Außenansicht: Lina Rothenberger; Foto: www.rothenbergerfeinkost.de

Fr 20.01.2012

Geschmackssache

Café und Feinkost "Lina Rothenberger"

Bewertung: gelungen

Es soll ja eine gewisse Schwabenfeindlichkeit in Berlin geben, als ganz spezielle Ausformung von Fremdenfeindlichkeit. Wahrscheinlich könnte man aber jeden Schwabenfeind bekehren, wenn man ihn mit der guten schwäbischen Küche bekanntmachen würde: Bei richtigen Maultaschen und echten Spätzle käme sicher manche Antischwaben-Attitüde ins Wanken …

Das Lokal Lina Rothenberger, das etwas versteckt in der Habsburgerstraße liegt, in der Nähe des Winterfeldplatzes in Schöneberg, wäre sicherlich dazu geeignet. Wer so heißt ist nicht die Wirtin, sondern ihre Großmutter. Sie war eine schwäbische Bäuerin, die alles selbst gemacht hat: Gemüseanbau, kochen, backen, einmachen usw. Sie stand bei der Namensgebung des Lokals Patin, weil die Wirtin auch so weit möglich alles selbst machen möchte: Vielleicht nicht unbedingt das Gemüse anbauen, aber sicherlich einkaufen, kochen und bedienen.

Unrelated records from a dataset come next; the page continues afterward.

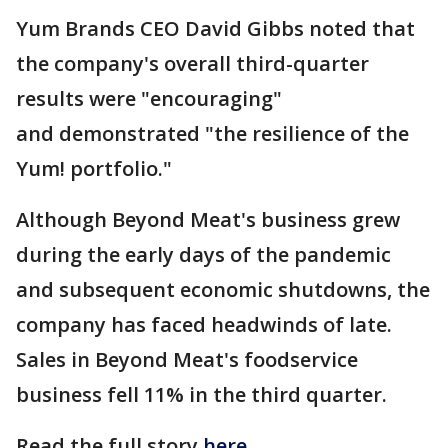
Yum Brands CEO David Gibbs noted that
the company's overall third-quarter
results were "encouraging"
and demonstrated "the resilience of the
Yum! portfolio."
Although Beyond Meat's business grew
during the early days of the pandemic
and subsequent economic shutdowns, the
company has faced headwinds of late.
Sales in Beyond Meat's foodservice
business fell 11% in the third quarter.
Read the full story
here
.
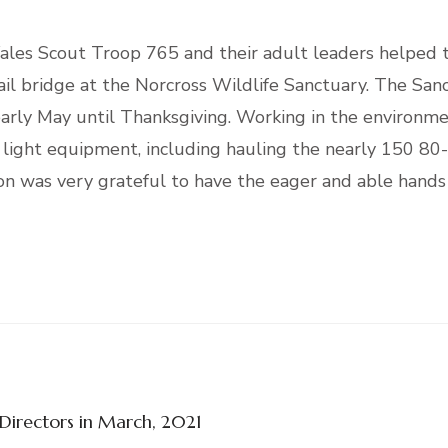
les Scout Troop 765 and their adult leaders helped t
rail bridge at the Norcross Wildlife Sanctuary. The San
 early May until Thanksgiving. Working in the environme
 light equipment, including hauling the nearly 150 80
ion was very grateful to have the eager and able hands
 Directors in March, 2021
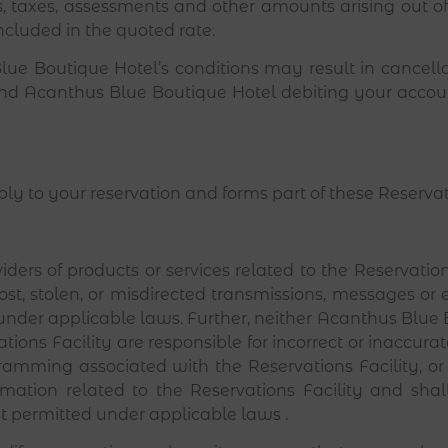
ies, taxes, assessments and other amounts arising out 
ncluded in the quoted rate.
ue Boutique Hotel’s conditions may result in cancella
and Acanthus Blue Boutique Hotel debiting your account
pply to your reservation and forms part of these Reserva
ers of products or services related to the Reservations
ost, stolen, or misdirected transmissions, messages or e
under applicable laws. Further, neither Acanthus Blue 
ations Facility are responsible for incorrect or inaccur
ramming associated with the Reservations Facility, o
rmation related to the Reservations Facility and sha
ent permitted under applicable laws .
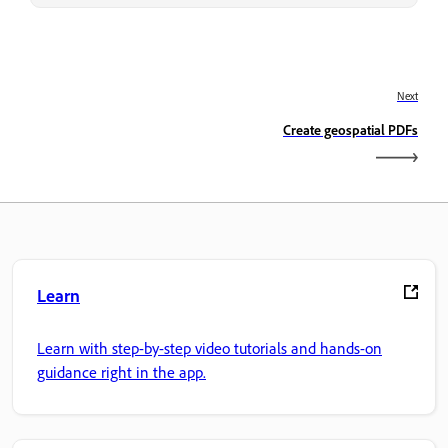
Next
Create geospatial PDFs
Learn
Learn with step-by-step video tutorials and hands-on
guidance right in the app.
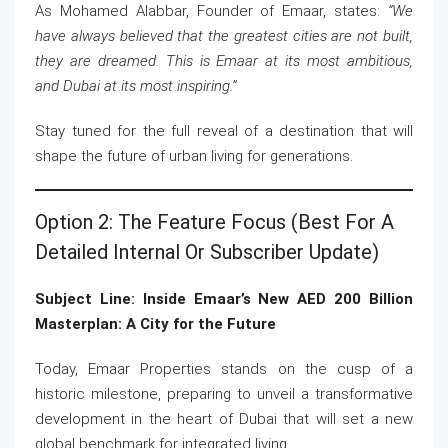
As Mohamed Alabbar, Founder of Emaar, states:
“We
have always believed that the greatest cities are not built,
they are dreamed. This is Emaar at its most ambitious,
and Dubai at its most inspiring.”
Stay tuned for the full reveal of a destination that will
shape the future of urban living for generations.
Option 2: The Feature Focus (Best For A
Detailed Internal Or Subscriber Update)
Subject Line: Inside Emaar’s New AED 200 Billion
Masterplan: A City for the Future
Today, Emaar Properties stands on the cusp of a
historic milestone, preparing to unveil a transformative
development in the heart of Dubai that will set a new
global benchmark for integrated living.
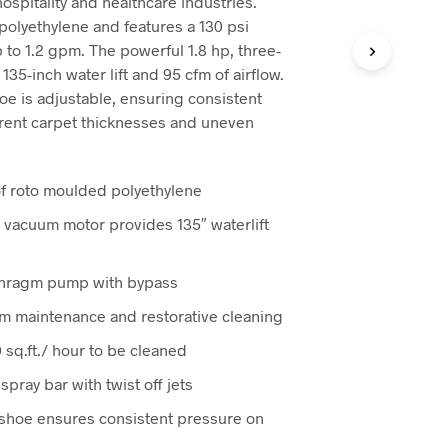
 hospitality and healthcare industries.
0.
$4,185.00.
polyethylene and features a 130 psi
 to 1.2 gpm. The powerful 1.8 hp, three-
5-inch water lift and 95 cfm of airflow.
e is adjustable, ensuring consistent
erent carpet thicknesses and uneven
of roto moulded polyethylene
 vacuum motor provides 135″ waterlift
aphragm pump with bypass
rim maintenance and restorative cleaning
sq.ft./ hour to be cleaned
pray bar with twist off jets
shoe ensures consistent pressure on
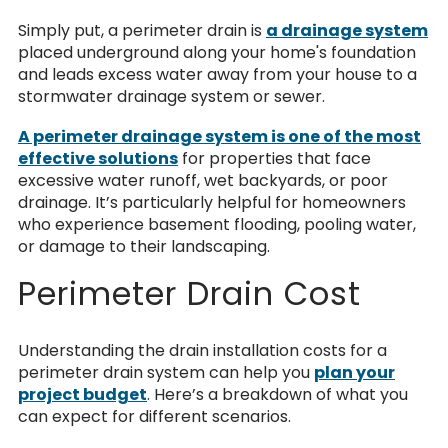
Simply put, a perimeter drain is
a drainage system
placed underground along your home's foundation
and leads excess water away from your house to a
stormwater drainage system or sewer.
A perimeter drainage system is one of the most
effective solutions
for properties that face
excessive water runoff, wet backyards, or poor
drainage. It’s particularly helpful for homeowners
who experience basement flooding, pooling water,
or damage to their landscaping.
Perimeter Drain Cost
Understanding the drain installation costs for a
perimeter drain system can help you
plan your
project budget
.
Here’s a breakdown of what you
can expect for different scenarios.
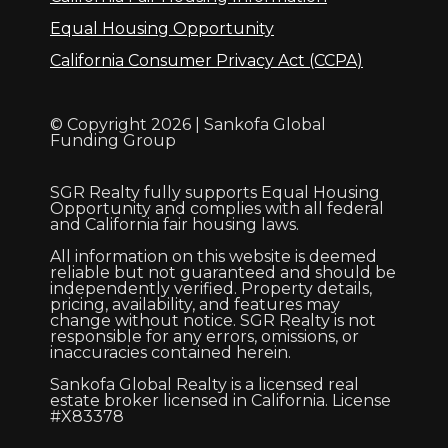
Equal Housing Opportunity
California Consumer Privacy Act (CCPA)
© Copyright 2026 | Sankofa Global
Funding Group
SGR Realty fully supports Equal Housing
Opportunity and complies with all federal
and California fair housing laws.
All information on this website is deemed
reliable but not guaranteed and should be
independently verified. Property details,
pricing, availability, and features may
change without notice. SGR Realty is not
responsible for any errors, omissions, or
inaccuracies contained herein.
Sankofa Global Realty is a licensed real
estate broker licensed in California. License
#X83378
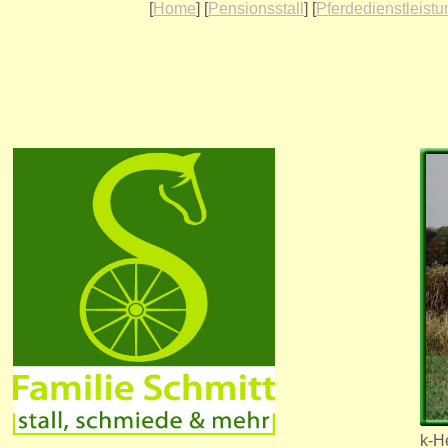
[
Home
] [
Pensionsstall
] [
Pferdedienstleist
k-H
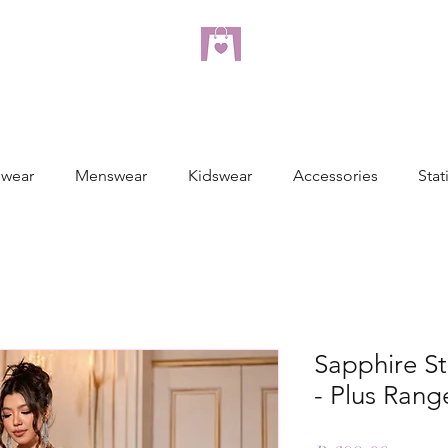
dreampulseza
ONLINE STORE
wear
Menswear
Kidswear
Accessories
Stat
Sapphire St
- Plus Rang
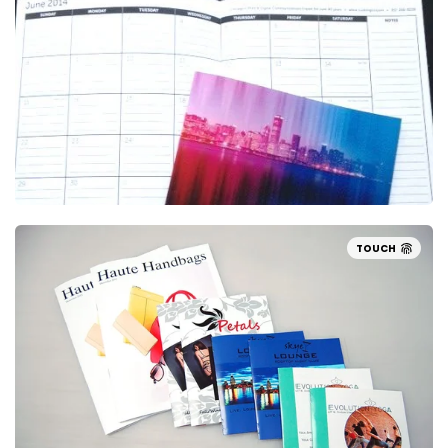
TOUCH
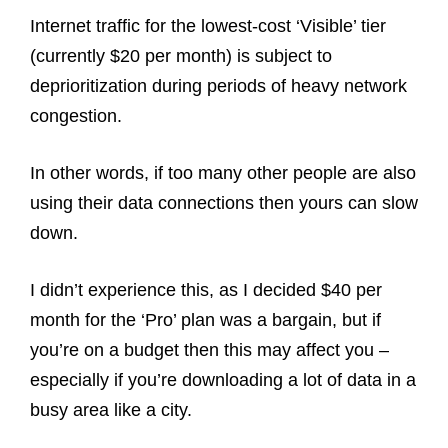
Internet traffic for the lowest-cost ‘Visible’ tier
(currently $20 per month) is subject to
deprioritization during periods of heavy network
congestion.
In other words, if too many other people are also
using their data connections then yours can slow
down.
I didn’t experience this, as I decided $40 per
month for the ‘Pro’ plan was a bargain, but if
you’re on a budget then this may affect you –
especially if you’re downloading a lot of data in a
busy area like a city.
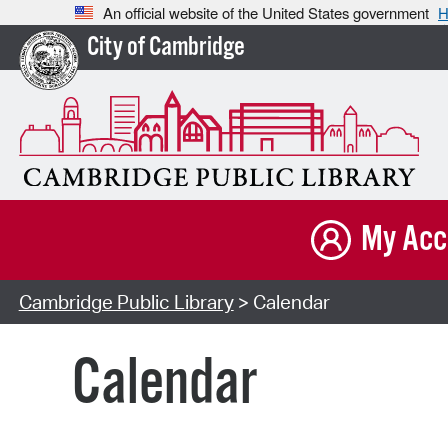
An official website of the United States government
H
City of Cambridge
My Acc
Cambridge Public Library
> Calendar
Calendar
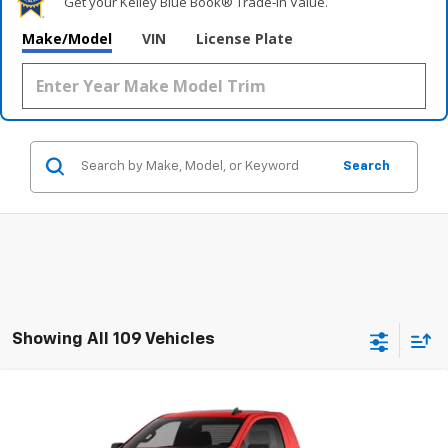
Get your Kelley Blue Book® Trade‑In Value.
Make/Model
VIN
License Plate
Search
Showing All 109 Vehicles
Compare Vehicle
New
2026
Chevrolet Silverado 1500
WT
BUY
FINANCE
LEASE
Special Offer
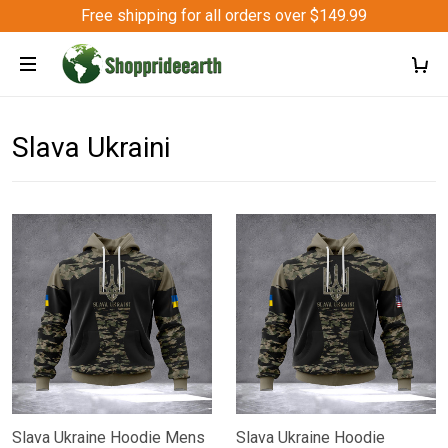
Free shipping for all orders over $149.99
Slava Ukraini
Slava Ukraine Hoodie Mens
Slava Ukraine Hoodie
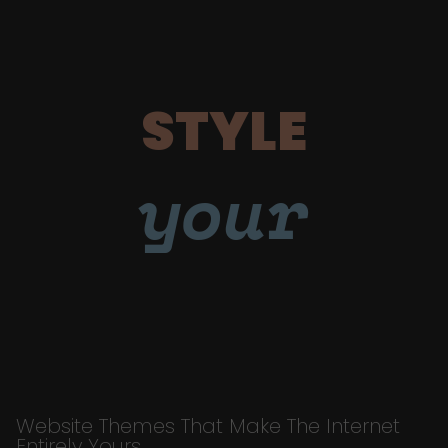
STYLE
your
Website Themes That Make The Internet
Entirely Yours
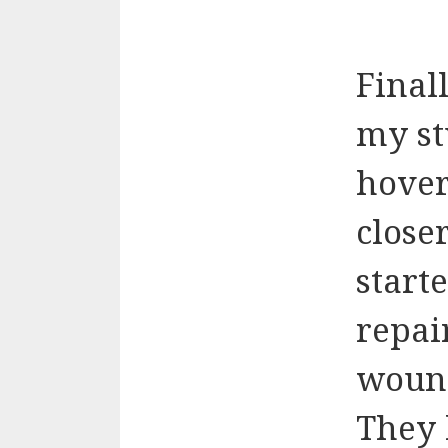
Final
my st
hover
closer
start
repai
wound
They l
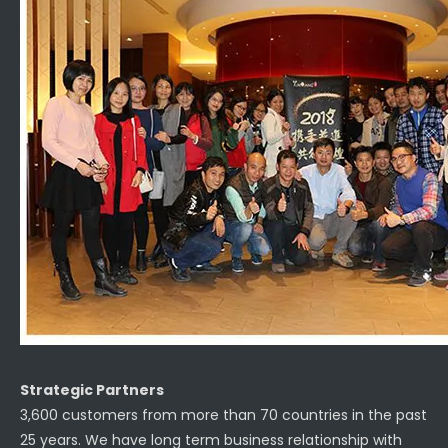
Strategic Partners
3,600 customers from more than 70 countries in the past
25 years. We have long term business relationship with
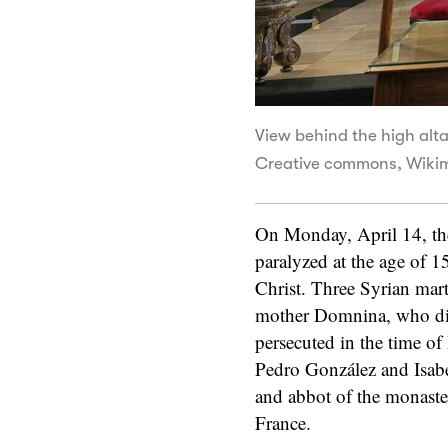
View behind the high altar
Creative commons, Wiki
On Monday, April 14, the
paralyzed at the age of 1
Christ. Three Syrian mart
mother Domnina, who die
persecuted in the time of
Pedro González and Isabe
and abbot of the monaste
France.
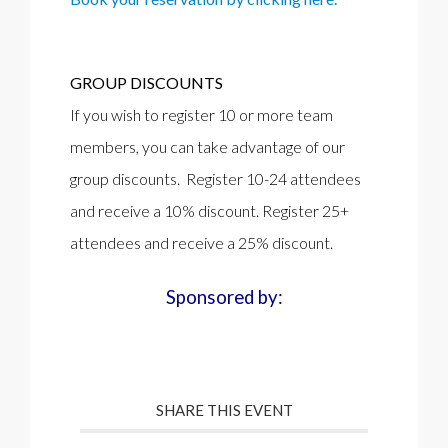
GROUP DISCOUNTS
If you wish to register 10 or more team
members, you can take advantage of our
group discounts. Register 10-24 attendees
and receive a 10% discount. Register 25+
attendees and receive a 25% discount.
Sponsored by:
SHARE THIS EVENT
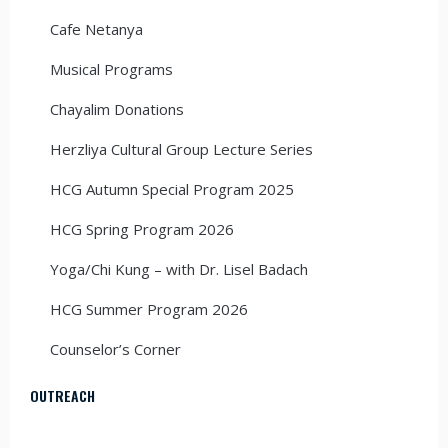
Cafe Netanya
Musical Programs
Chayalim Donations
Herzliya Cultural Group Lecture Series
HCG Autumn Special Program 2025
HCG Spring Program 2026
Yoga/Chi Kung – with Dr. Lisel Badach
HCG Summer Program 2026
Counselor’s Corner
OUTREACH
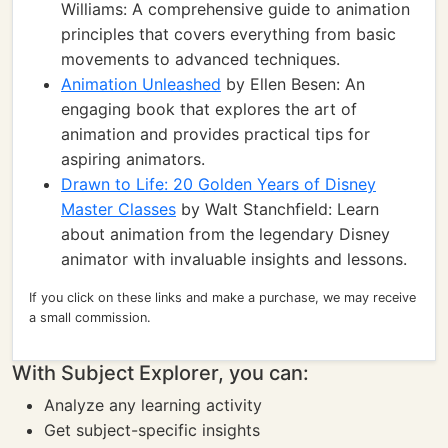
Williams: A comprehensive guide to animation
principles that covers everything from basic
movements to advanced techniques.
Animation Unleashed
by Ellen Besen: An
engaging book that explores the art of
animation and provides practical tips for
aspiring animators.
Drawn to Life: 20 Golden Years of Disney
Master Classes
by Walt Stanchfield: Learn
about animation from the legendary Disney
animator with invaluable insights and lessons.
If you click on these links and make a purchase, we may receive
a small commission.
With Subject Explorer, you can:
Analyze any learning activity
Get subject-specific insights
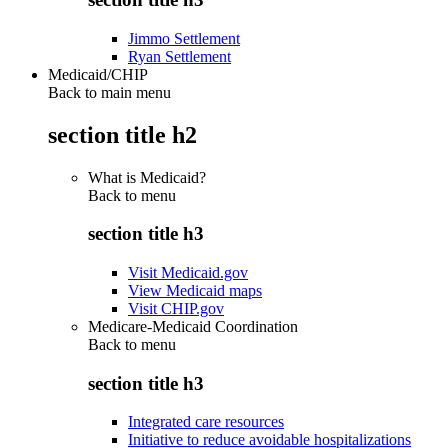
Jimmo Settlement
Ryan Settlement
Medicaid/CHIP
Back to main menu
section title h2
What is Medicaid?
Back to
menu
section title h3
Visit Medicaid.gov
View Medicaid maps
Visit CHIP.gov
Medicare-Medicaid Coordination
Back to
menu
section title h3
Integrated care resources
Initiative to reduce avoidable hospitalizations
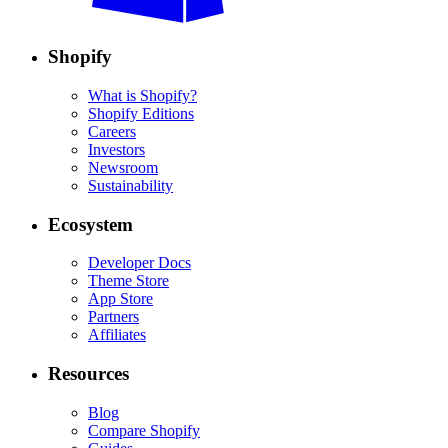
Shopify
What is Shopify?
Shopify Editions
Careers
Investors
Newsroom
Sustainability
Ecosystem
Developer Docs
Theme Store
App Store
Partners
Affiliates
Resources
Blog
Compare Shopify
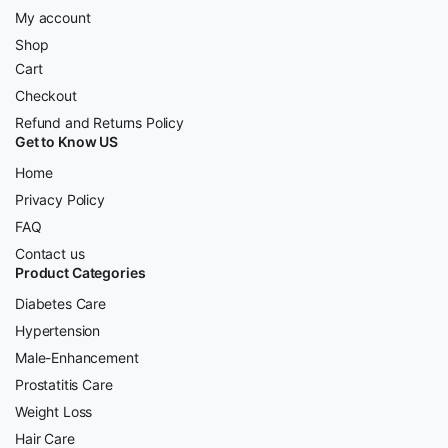
My account
Shop
Cart
Checkout
Refund and Returns Policy
Get to Know US
Home
Privacy Policy
FAQ
Contact us
Product Categories
Diabetes Care
Hypertension
Male-Enhancement
Prostatitis Care
Weight Loss
Hair Care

Kleines Café mit Tante-Emma-Laden-Flair
Das Lina Rothenberger sieht von außen wie ein Café aus, ist aber eigentlich ein Feinkostgeschäft: Es gibt Wurst, Käse, Brot, Kuchen, Wein, Bier, Marmeladen, Konserven sowie frische Eier in der Vitrine und einige Kisten mit Obst und Gemüse an der Wand, eben wie in einem Tante-Emma-Laden. Und genau mit diesem nostalgischen Image spielt die ganze Inneneinrichtung, von der altmodisch geblümten Tapete bis zu den alten Waagen und Töpfen auf den Regalen. Alles ist bis ins letzte Detail hübsch gemacht, mit gewollt altmodischer Patina. Der hübsche kleine Eckladen liegt an einer ruhigen Straße. Im Sommer gibt es auch einen Garten; zurzeit muss man innen Platz nehmen, an einem der vier, fünf Tische.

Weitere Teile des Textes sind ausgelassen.